Bob Fletcher, now lead of worldwide sales at Dyn Research, worked for many years at Renesys before it was acquired by Dyn in 2014. Now his colleagues’ analytic skills are used to motivate business opportunities.

“We see an evolution in enterprise sales. In the first steps, the enterprise is a group of people in a basement: you call the phone company because you need an internet presence. The same applies in the cloud. When you move out of the basement and you get an autonomous system, you have some level of independence in who you buy from, and you can buy from several people at once. As you go from a small professional company to one that’s a bit bigger, you get multiple providers: different connections with a lot of upstreams to provide resiliency. On the cloud side, you might have a direct connection and high-performance Anycast DNS: so all your web pages perform well.”

Large multinationals, he says, start to look more like a service provider with multiple providers linked into them, some direct peering, multiple data centres and Anycast capability.
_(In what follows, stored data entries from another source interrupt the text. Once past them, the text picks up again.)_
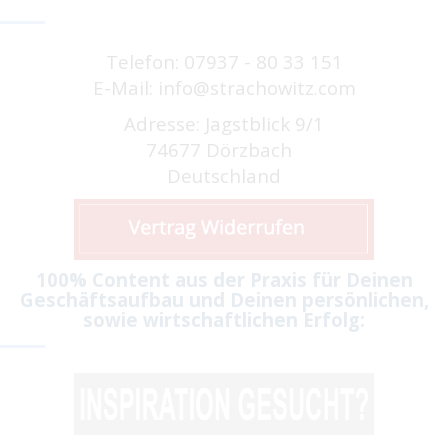
Telefon: 07937 - 80 33 151
E-Mail: info@strachowitz.com
Adresse: Jagstblick 9/1
74677 Dörzbach
Deutschland
100% Content aus der Praxis für Deinen
Geschäftsaufbau und Deinen persönlichen,
sowie wirtschaftlichen Erfolg: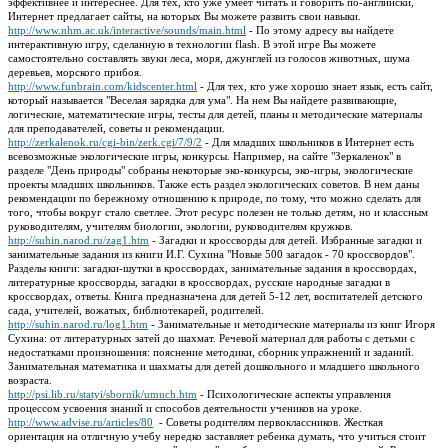
эффективнее и интереснее. Для тех, кто уже умеет читать и говорить по-английски,
Интернет предлагает сайты, на которых Вы можете развить свои навыки.
http://www.nhm.ac.uk/interactive/sounds/main.html
- По этому адресу вы найдете
интерактивную игру, сделанную в технологии flash. В этой игре Вы можете
самостоятельно составлять звуки леса, моря, джунглей из голосов животных, шума
деревьев, морского прибоя.
http://www.funbrain.com/kidscenter.html
- Для тех, кто уже хорошо знает язык, есть сайт,
который называется "Веселая зарядка для ума". На нем Вы найдете развивающие,
логические, математические игры, тесты для детей, планы и методические материалы
для преподавателей, советы и рекомендации.
http://zerkalenok.ru/cgi-bin/zerk.cgi/7/9/2
- Для младших школьников в Интернет есть
всевозможные экологические игры, конкурсы. Например, на сайте "Зеркаленок" в
разделе "День природы" собраны некоторые эко-конкурсы, эко-игры, экологические
проекты младших школьников. Также есть раздел экологических советов. В нем даны
рекомендации по бережному отношению к природе, по тому, что можно сделать для
того, чтобы вокруг стало светлее. Этот ресурс полезен не только детям, но и классным
руководителям, учителям биологии, экологии, руководителям кружков.
http://suhin.narod.ru/zag1.htm
- Загадки и кроссворды для детей. Избранные загадки и
занимательные задания из книги И.Г. Сухина "Новые 500 загадок - 70 кроссвордов".
Разделы книги: загадки-шутки в кроссвордах, занимательные задания в кроссвордах,
литературные кроссворды, загадки в кроссвордах, русские народные загадки в
кроссвордах, ответы. Книга предназначена для детей 5-12 лет, воспитателей детского
сада, учителей, вожатых, библиотекарей, родителей.
http://suhin.narod.ru/log1.htm
- Занимательные и методические материалы из книг Игоря
Сухина: от литературных затей до шахмат. Речевой материал для работы с детьми с
недостатками произношения: пояснение методики, сборник упражнений и заданий.
Занимательная математика и шахматы для детей дошкольного и младшего школьного
возраста.
http://psi.lib.ru/statyi/sbornik/umuch.htm
- Психологические аспекты управления
процессом усвоения знаний и способов деятельности учеников на уроке.
http://www.advise.ru/articles/80
- Советы родителям первоклассников. Жесткая
ориентация на отличную учебу нередко заставляет ребенка думать, что учиться стоит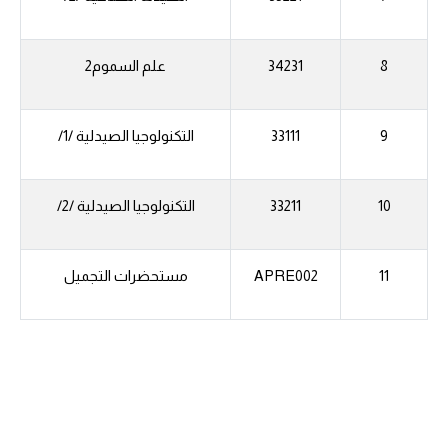
8
34231
علم السموم2
9
33111
التكنولوجيا الصيدلية /1/
10
33211
التكنولوجيا الصيدلية /2/
11
APRE002
مستحضرات التجميل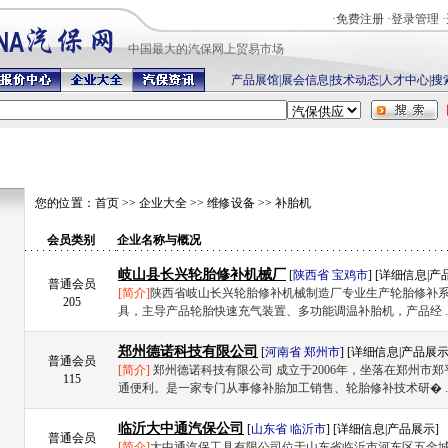
·
免费注册
·
登录管理
·
中国最
大的汽保网上贸易市场
产品展馆
|
展会信息
|
技术动态
|
人才中心
|
搜
您的位置：
首页
>>
企业大全
>>
维修设备
>>
补胎机
会员类别
企业名称与概况
岐山县长兴轮胎修补机械厂
[
陕西省
宝鸡市
] [
详细信息
|
产
普通会员
[简介]
陕西省岐山长兴轮胎修补机械制造厂专业生产轮胎修补
205
具，主导产品轮胎快速充气装置、多功能调温补胎机，产品经 .
郑州德诺科技有限公司
[
河南省
郑州市
] [
详细信息
|
产品展
普通会员
[简介]
郑州德诺科技有限公司 成立于2006年，坐落在郑州市郑
115
通便利。是一家专门从事修补胎加工销售、轮胎修补技术研� .
临沂大中通汽保公司
[
山东省
临沂市
] [
详细信息
|
产品展示
]
普通会员
[简介]
大中通汽保工具有限公司位于山东省临沂市河东区五金城14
Managing those transitions is an enterprise-focussed telco’s core skill, he argues, because it protects the enterprise from unexpected risks.

“The network engineers in the enterprise all understand this. But the people in the business don’t think about it. The problem I had with one enterprise was that the engineering guys knew what they needed, and the purchasing guys had compensation based on saving money compared to last year. They had diametrically opposed goals, and brought me in to referee it. You have to transition out of the nuts and bolts and speak to someone with management responsibility. Lower in the organisation you can talk about metrics, but [for this] you need someone who can speak to the C-suite.”

Dyn Research’s visualisations are effective tools in making the conversation relevant to enterprise management. An example (see images below): Fletcher’s research produces comparable maps of internet posture, in this case comparing BA and Virgin Atlantic: “As an enterprise customer you don’t need to know all the speeds and feeds: you need to know if your nearest competitor is better than you,” Fletcher says.

“In this case BA has a more sophisticated posture than Virgin Atlantic. That’s a competitive advantage. When you’re making changes to a BA reservation, you’re more likely to have a satisfactory experience. The guys at BA don’t need to care about how many routers they have - they care about the customer experience.”